My father stretched out on his back in satisfaction. It was the weekend so he was home. This time everyone had gone on this walk. We had driven somewhere – my father driving, wearing “black glasses” – that’s what he called them, and I still think of the word “sunglasses” as an unnecessarily fancy word that other people use.
My father drives, his thick fingers on the steering wheel, his arm out the open window, rapping his gold wedding band on the metal roof of the car in time with the song he is singing, a Hungarian song that I sing along with. I know the tunes and the strings of syllables that go with them. We sing loud and look out straight ahead at the road.
My mother sings too though more softly and she looks out the side window. She is dressed in brown colors, smaller than my father.
My and my little sister are in the backseat. She is doing something. I don’t pay attention. I lean forward a little, between the two front seats, singing.

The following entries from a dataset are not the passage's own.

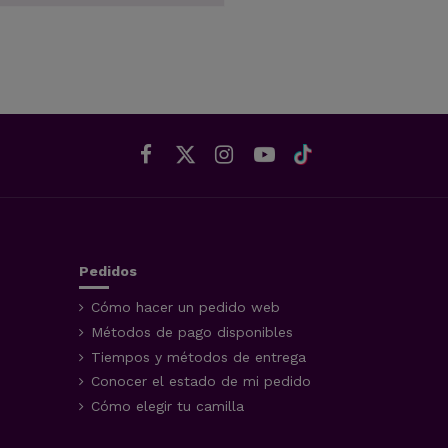
Pedidos
Cómo hacer un pedido web
Métodos de pago disponibles
Tiempos y métodos de entrega
Conocer el estado de mi pedido
Cómo elegir tu camilla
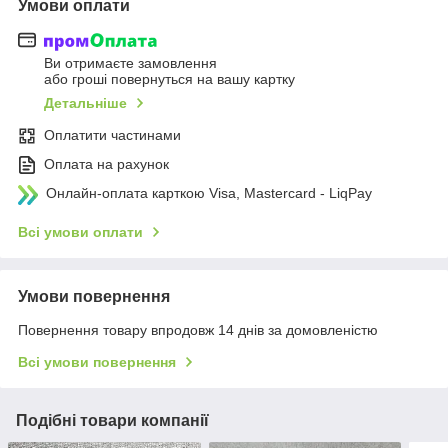
Умови оплати
Ви отримаєте замовлення
або гроші повернуться на вашу картку
Детальніше
Оплатити частинами
Оплата на рахунок
Онлайн-оплата карткою Visa, Mastercard - LiqPay
Всі умови оплати
Умови повернення
Повернення товару впродовж 14 днів за домовленістю
Всі умови повернення
Подібні товари компанії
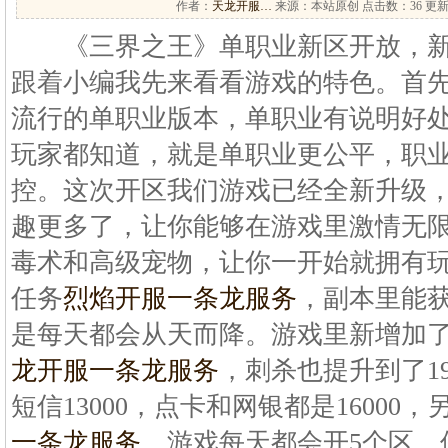
作者：
天龙开服…
来源：本站原创 点击数：
36 更新
《三界之王》单职业新区开放，新
跟着小编我先来看看游戏的特色。首
流行的单职业版本，单职业有说明好
玩家都知道，就是单职业更公平，职
控。这次开区我们游戏已经全新升级
趣更多了，让你能够在游戏里激情无
毒术和高级宠物，让你一开始就拥有
任务
烈焰开服一条龙服务
，副本里能
是每天都会从天而降。游戏里新增加
龙开服一条龙服务
，刺杀也提升到了1
短信13000，点卡和网银都是16000
一条龙服务
。游戏每天都会开5个区，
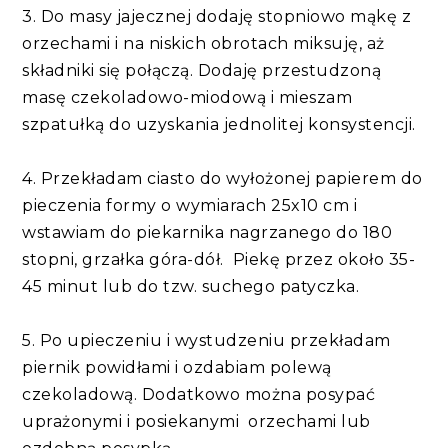
3. Do masy jajecznej dodaję stopniowo mąkę z
orzechami i na niskich obrotach miksuję, aż
składniki się połączą. Dodaję przestudzoną
masę czekoladowo-miodową i mieszam
szpatułką do uzyskania jednolitej konsystencji.
4. Przekładam ciasto do wyłożonej papierem do
pieczenia formy o wymiarach 25x10 cm i
wstawiam do piekarnika nagrzanego do 180
stopni, grzałka góra-dół. Piekę przez około 35-
45 minut lub do tzw. suchego patyczka.
5. Po upieczeniu i wystudzeniu przekładam
piernik powidłami i ozdabiam polewą
czekoladową. Dodatkowo można posypać
uprażonymi i posiekanymi orzechami lub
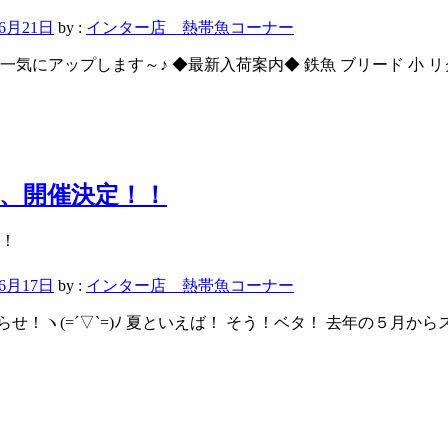
年6月21日
by :
インター店 熱帯魚コーナー
にアップします～♪ ◆最新入荷案内◆ 鉄魚 ブリード 小 リクエ
、開催決定！！
年6月17日
by :
インター店 熱帯魚コーナー
ヽ(=´▽`=)ﾉ 夏といえば！ そう！ベタ！ 去年の５月からス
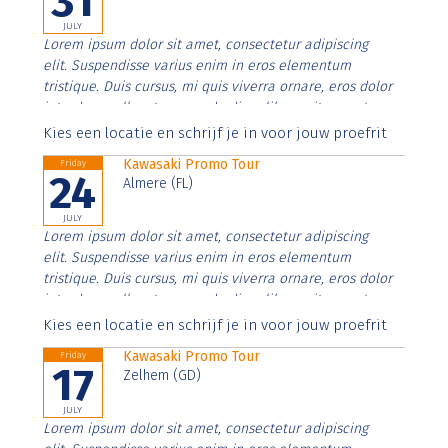
31
JULY
Lorem ipsum dolor sit amet, consectetur adipiscing
elit. Suspendisse varius enim in eros elementum
tristique. Duis cursus, mi quis viverra ornare, eros dolor
interdum nulla, ut commodo diam libero vitae erat.
Aenean faucibus nibh et justo cursus id rutrum lorem
Kies een locatie en schrijf je in voor jouw proefrit
imperdiet. Nunc ut sem vitae risus tristique posuere.
Kawasaki Promo Tour
Friday
24
Almere (FL)
JULY
Lorem ipsum dolor sit amet, consectetur adipiscing
elit. Suspendisse varius enim in eros elementum
tristique. Duis cursus, mi quis viverra ornare, eros dolor
interdum nulla, ut commodo diam libero vitae erat.
Aenean faucibus nibh et justo cursus id rutrum lorem
Kies een locatie en schrijf je in voor jouw proefrit
imperdiet. Nunc ut sem vitae risus tristique posuere.
Kawasaki Promo Tour
Friday
17
Zelhem (GD)
JULY
Lorem ipsum dolor sit amet, consectetur adipiscing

My mother points and says how the dirt in Virginia is red. She likes this the way she liked that the boards in our New York house were wide and therefore old. The dirt she points to doesn’t look red to me. It looks rusty brown. Red is the color of my new ski jacket.
We walk uphill through woods. At the top we stop. My parents point at all the hills and woods spread out in the front of us. This when my father lies down on the smooth rock, propped up so he can keep looking, his suit jacket around his shoulders like a cape. My mother says, “Look at the view!” in the same way she talks about the red dirt.